### Required action
Would you print all of the entries word for word?

Stored data entries
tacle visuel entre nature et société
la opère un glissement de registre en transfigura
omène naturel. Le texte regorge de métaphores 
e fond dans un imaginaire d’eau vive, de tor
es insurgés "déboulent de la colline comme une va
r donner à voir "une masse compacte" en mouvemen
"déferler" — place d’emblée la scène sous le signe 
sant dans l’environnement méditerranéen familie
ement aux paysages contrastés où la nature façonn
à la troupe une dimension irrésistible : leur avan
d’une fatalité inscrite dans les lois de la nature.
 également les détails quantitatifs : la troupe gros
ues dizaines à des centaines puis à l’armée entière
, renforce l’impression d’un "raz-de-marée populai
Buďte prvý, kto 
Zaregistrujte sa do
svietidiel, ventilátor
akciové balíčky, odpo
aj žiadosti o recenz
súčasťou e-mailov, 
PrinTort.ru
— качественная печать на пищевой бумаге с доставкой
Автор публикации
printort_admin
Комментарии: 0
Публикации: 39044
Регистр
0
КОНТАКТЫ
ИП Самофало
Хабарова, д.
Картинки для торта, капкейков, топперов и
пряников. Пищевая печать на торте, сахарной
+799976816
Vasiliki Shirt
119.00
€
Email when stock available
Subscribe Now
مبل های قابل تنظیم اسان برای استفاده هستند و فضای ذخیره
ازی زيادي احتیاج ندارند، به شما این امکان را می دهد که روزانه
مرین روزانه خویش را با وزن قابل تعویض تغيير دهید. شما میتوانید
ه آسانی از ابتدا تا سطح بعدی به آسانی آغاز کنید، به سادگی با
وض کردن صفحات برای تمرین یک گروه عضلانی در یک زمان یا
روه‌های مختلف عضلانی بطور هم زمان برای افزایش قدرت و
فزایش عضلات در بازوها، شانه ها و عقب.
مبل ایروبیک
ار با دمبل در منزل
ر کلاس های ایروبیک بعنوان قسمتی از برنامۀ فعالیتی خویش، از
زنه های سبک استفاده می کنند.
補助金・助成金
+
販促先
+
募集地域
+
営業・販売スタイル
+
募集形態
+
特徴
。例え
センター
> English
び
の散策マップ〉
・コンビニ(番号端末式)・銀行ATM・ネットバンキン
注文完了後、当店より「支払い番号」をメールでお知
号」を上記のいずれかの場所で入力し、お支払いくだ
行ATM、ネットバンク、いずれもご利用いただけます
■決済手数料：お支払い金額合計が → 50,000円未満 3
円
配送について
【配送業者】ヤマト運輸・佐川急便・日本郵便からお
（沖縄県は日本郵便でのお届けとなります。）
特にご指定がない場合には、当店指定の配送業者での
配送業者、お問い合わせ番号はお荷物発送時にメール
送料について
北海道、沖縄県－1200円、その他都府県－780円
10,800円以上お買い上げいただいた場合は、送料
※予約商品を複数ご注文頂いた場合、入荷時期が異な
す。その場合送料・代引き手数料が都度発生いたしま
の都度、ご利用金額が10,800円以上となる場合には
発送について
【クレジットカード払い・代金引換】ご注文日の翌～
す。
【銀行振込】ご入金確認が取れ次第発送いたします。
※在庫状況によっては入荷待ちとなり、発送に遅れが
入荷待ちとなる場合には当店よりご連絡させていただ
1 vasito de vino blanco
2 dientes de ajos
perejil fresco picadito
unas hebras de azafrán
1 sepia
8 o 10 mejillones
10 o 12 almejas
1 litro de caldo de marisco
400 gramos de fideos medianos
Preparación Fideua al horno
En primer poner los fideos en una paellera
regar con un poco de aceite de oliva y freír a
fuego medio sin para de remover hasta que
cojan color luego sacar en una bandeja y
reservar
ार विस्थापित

### Answer to this exercise
tacle visuel entre nature et société
la opère un glissement de registre en transfigura
omène naturel. Le texte regorge de métaphores 
e fond dans un imaginaire d’eau vive, de tor
es insurgés "déboulent de la colline comme une va
r donner à voir "une masse compacte" en mouvemen
"déferler" — place d’emblée la scène sous le signe 
sant dans l’environnement méditerranéen familie
ement aux paysages contrastés où la nature façonn
à la troupe une dimension irrésistible : leur avan
d’une fatalité inscrite dans les lois de la nature.
 également les détails quantitatifs : la troupe gros
ues dizaines à des centaines puis à l’armée entière
, renforce l’impression d’un "raz-de-marée populai
Buďte prvý, kto 
Zaregistrujte sa do
svietidiel, ventilátor
akciové balíčky, odpo
aj žiadosti o recenz
súčasťou e-mailov, 
PrinTort.ru
— качественная печать на пищевой бумаге с доставкой
Автор публикации
printort_admin
Комментарии: 0
Публикации: 39044
Регистр
0
КОНТАКТЫ
ИП Самофало
Хабарова, д.
Картинки для торта, капкейков, топперов и
пряников. Пищевая печать на торте, сахарной
+799976816
Vasiliki Shirt
119.00
€
Email when stock available
Subscribe Now
مبل های قابل تنظیم اسان برای استفاده هستند و فضای ذخیره
ازی زيادي احتیاج ندارند، به شما این امکان را می دهد که روزانه
مرین روزانه خویش را با وزن قابل تعویض تغيير دهید. شما میتوانید
ه آسانی از ابتدا تا سطح بعدی به آسانی آغاز کنید، به سادگی با
وض کردن صفحات برای تمرین یک گروه عضلانی در یک زمان یا
روه‌های مختلف عضلانی بطور هم زمان برای افزایش قدرت و
فزایش عضلات در بازوها، شانه ها و عقب.
مبل ایروبیک
ار با دمبل در منزل
ر کلاس های ایروبیک بعنوان قسمتی از برنامۀ فعالیتی خویش، از
زنه های سبک استفاده می کنند.
補助金・助成金
+
販促先
+
募集地域
+
営業・販売スタイル
+
募集形態
+
特徴
。例え
センター
> English
び
の散策マップ〉
・コンビニ(番号端末式)・銀行ATM・ネットバンキン
注文完了後、当店より「支払い番号」をメールでお知
号」を上記のいずれかの場所で入力し、お支払いくだ
行ATM、ネットバンク、いずれもご利用いただけます
■決済手数料：お支払い金額合計が → 50,000円未満 3
円
配送について
【配送業者】ヤマト運輸・佐川急便・日本郵便からお
（沖縄県は日本郵便でのお届けとなります。）
特にご指定がない場合には、当店指定の配送業者での
配送業者、お問い合わせ番号はお荷物発送時にメール
送料について
北海道、沖縄県－1200円、その他都府県－780円
10,800円以上お買い上げいただいた場合は、送料
※予約商品を複数ご注文頂いた場合、入荷時期が異な
す。その場合送料・代引き手数料が都度発生いたしま
の都度、ご利用金額が10,800円以上となる場合には
発送について
【クレジットカード払い・代金引換】ご注文日の翌～
す。
【銀行振込】ご入金確認が取れ次第発送いたします。
※在庫状況によっては入荷待ちとなり、発送に遅れが
入荷待ちとなる場合には当店よりご連絡させていただ
1 vasito de vino blanco
2 dientes de ajos
perejil fresco picadito
unas hebras de azafrán
1 sepia
8 o 10 mejillones
10 o 12 almejas
1 litro de caldo de marisco
400 gramos de fideos medianos
Preparación Fideua al horno
En primer poner los fideos en una paellera
regar con un poco de aceite de oliva y freír a
fuego medio sin para de remover hasta que
cojan color luego sacar en una bandeja y
reservar
ार विस्थापित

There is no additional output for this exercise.